=== Directions for this task ===
Although pictures appear in the records, the copy must leave them out and match everything else exactly.

# # # #

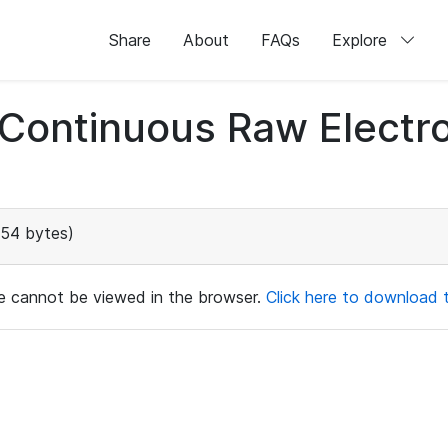
Share
About
FAQs
Explore
d Continuous Raw Elect
154 bytes)
ile cannot be viewed in the browser.
Click here to download th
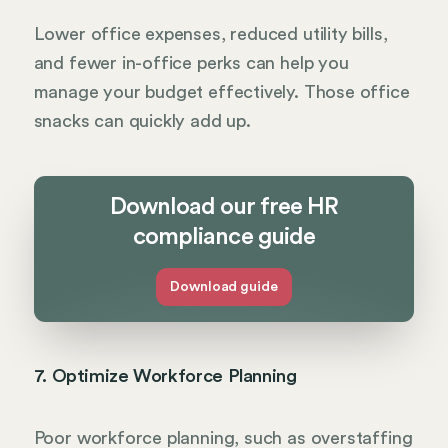
Lower office expenses, reduced utility bills,
and fewer in-office perks can help you
manage your budget effectively. Those office
snacks can quickly add up.
Download our free HR
compliance guide
Download guide
7. Optimize Workforce Planning
Poor workforce planning, such as overstaffing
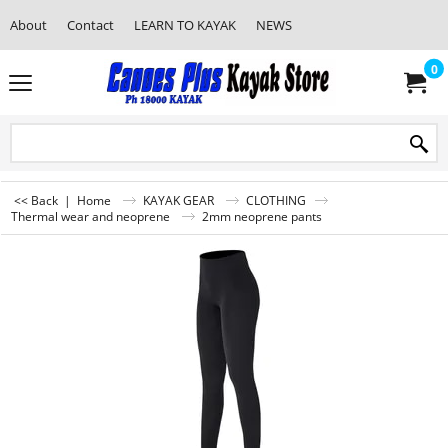
About
Contact
LEARN TO KAYAK
NEWS
0
<< Back
|
Home
KAYAK GEAR
CLOTHING
Thermal wear and neoprene
2mm neoprene pants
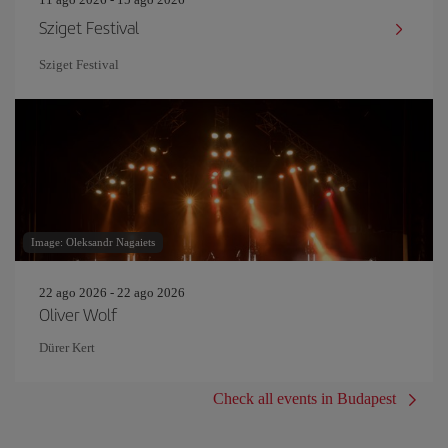
Sziget Festival
Sziget Festival
Image: Oleksandr Nagaiets
22 ago 2026 - 22 ago 2026
Oliver Wolf
Dürer Kert
Check all events in Budapest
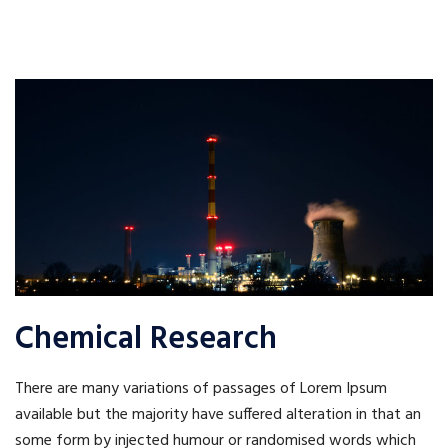
Chemical Research
There are many variations of passages of Lorem Ipsum
available but the majority have suffered alteration in that an
some form by injected humour or randomised words which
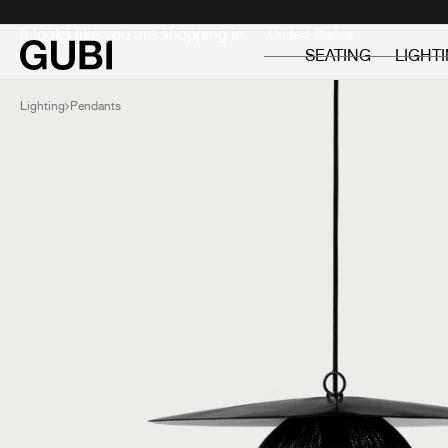
Private
Professionals
It looks like you are shopping in:
SEATING
LIGHT
Lighting
Pendants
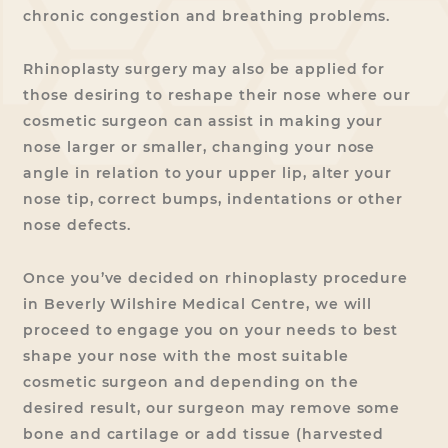
chronic congestion and breathing problems.
Rhinoplasty surgery may also be applied for
those desiring to reshape their nose where our
cosmetic surgeon can assist in making your
nose larger or smaller, changing your nose
angle in relation to your upper lip, alter your
nose tip, correct bumps, indentations or other
nose defects.
Once you’ve decided on rhinoplasty procedure
in Beverly Wilshire Medical Centre, we will
proceed to engage you on your needs to best
shape your nose with the most suitable
cosmetic surgeon and depending on the
desired result, our surgeon may remove some
bone and cartilage or add tissue (harvested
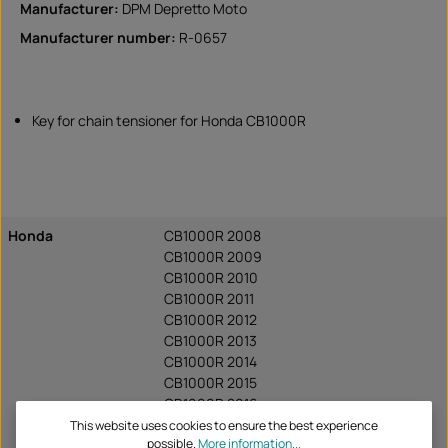
Manufacturer:
DPM Depretto Moto
Manufacturer number:
R-0657
Key for chain tensioner for Honda CB1000R
Honda
CB1000R 2008
CB1000R 2009
CB1000R 2010
CB1000R 2011
CB1000R 2012
CB1000R 2013
CB1000R 2014
CB1000R 2015
CB1000R 2016
CB1000R 2017
This website uses cookies to ensure the best experience
possible.
More information...
CB1000R 2018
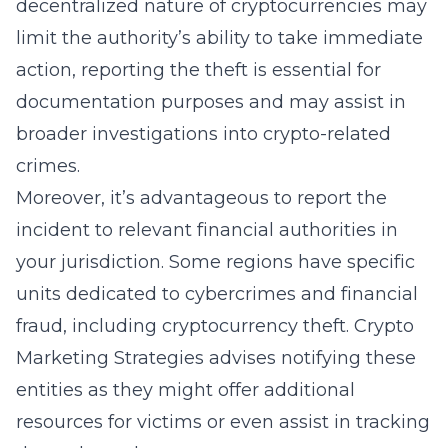
decentralized nature of cryptocurrencies may
limit the authority’s ability to take immediate
action, reporting the theft is essential for
documentation purposes and may assist in
broader investigations into crypto-related
crimes.
Moreover, it’s advantageous to report the
incident to relevant financial authorities in
your jurisdiction. Some regions have specific
units dedicated to cybercrimes and financial
fraud, including cryptocurrency theft. Crypto
Marketing Strategies advises notifying these
entities as they might offer additional
resources for victims or even assist in tracking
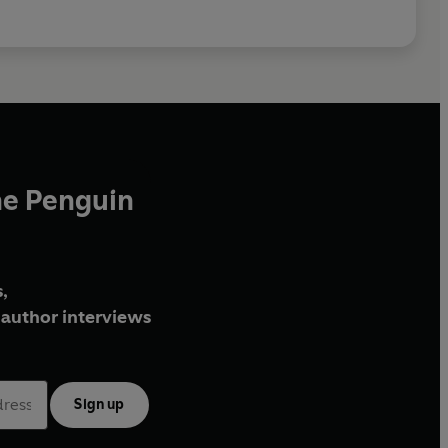
he Penguin
,
author interviews
Sign up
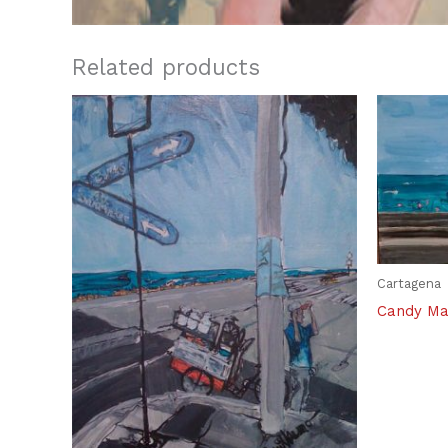
Related products
Cartagena
Candy Ma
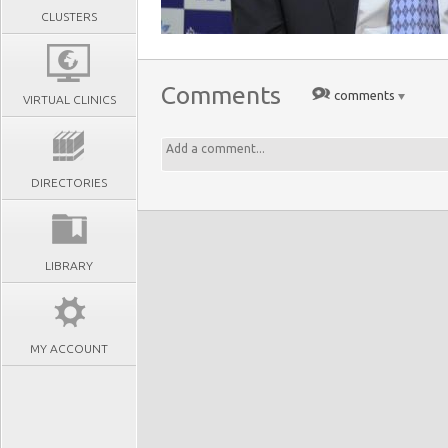
CLUSTERS
Comments
comments
VIRTUAL CLINICS
DIRECTORIES
LIBRARY
MY ACCOUNT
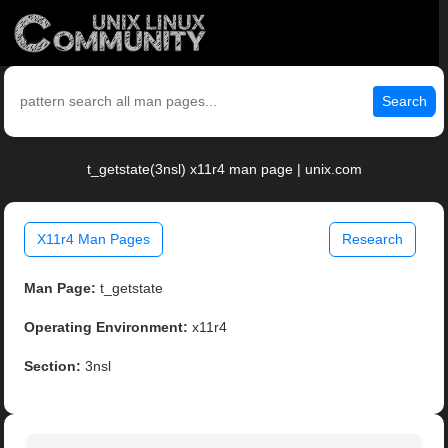
Search
t_getstate(3nsl) x11r4 man page | unix.com
X11r4 Man Pages
Research
Man Page:
t_getstate
Operating Environment:
x11r4
Section:
3nsl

# # # #

=== Solved exercise ===
Share
About
FAQs
Explore
d Continuous Raw Elect
154 bytes)
ile cannot be viewed in the browser.
Click here to download th
Lower office expenses, reduced utility bills,
and fewer in-office perks can help you
manage your budget effectively. Those office
snacks can quickly add up.
Download our free HR
compliance guide
Download guide
7. Optimize Workforce Planning
Poor workforce planning, such as overstaffing
About
Contact
LEARN TO KAYAK
NEWS
0
<< Back
|
Home
KAYAK GEAR
CLOTHING
Thermal wear and neoprene
2mm neoprene pants
Sziget Festival
Sziget Festival
Image: Oleksandr Nagaiets
22 ago 2026 - 22 ago 2026
Oliver Wolf
Dürer Kert
Check all events in Budapest
Chemical Research
There are many variations of passages of Lorem Ipsum
available but the majority have suffered alteration in that an
some form by injected humour or randomised words which
Private
Professionals
It looks like you are shopping in:
SEATING
LIGHT
Lighting
Pendants
chronic congestion and breathing problems.
Rhinoplasty surgery may also be applied for
those desiring to reshape their nose where our
cosmetic surgeon can assist in making your
nose larger or smaller, changing your nose
angle in relation to your upper lip, alter your
nose tip, correct bumps, indentations or other
nose defects.
Once you’ve decided on rhinoplasty procedure
in Beverly Wilshire Medical Centre, we will
proceed to engage you on your needs to best
shape your nose with the most suitable
cosmetic surgeon and depending on the
desired result, our surgeon may remove some
bone and cartilage or add tissue (harvested
Manufacturer:
DPM Depretto Moto
Manufacturer number:
R-0657
Key for chain tensioner for Honda CB1000R
Honda
CB1000R 2008
CB1000R 2009
CB1000R 2010
CB1000R 2011
CB1000R 2012
CB1000R 2013
CB1000R 2014
CB1000R 2015
CB1000R 2016
CB1000R 2017
This website uses cookies to ensure the best experience
possible.
More information...
CB1000R 2018
decentralized nature of cryptocurrencies may
limit the authority’s ability to take immediate
action, reporting the theft is essential for
documentation purposes and may assist in
broader investigations into crypto-related
crimes.
Moreover, it’s advantageous to report the
incident to relevant financial authorities in
your jurisdiction. Some regions have specific
units dedicated to cybercrimes and financial
fraud, including cryptocurrency theft. Crypto
Marketing Strategies advises notifying these
entities as they might offer additional
resources for victims or even assist in tracking
he Penguin
,
author interviews
Sign up
Related products
Cartagena
Candy Ma
CLUSTERS
Comments
comments
VIRTUAL CLINICS
DIRECTORIES
LIBRARY
MY ACCOUNT
Search
t_getstate(3nsl) x11r4 man page | unix.com
X11r4 Man Pages
Research
Man Page:
t_getstate
Operating Environment:
x11r4
Section:
3nsl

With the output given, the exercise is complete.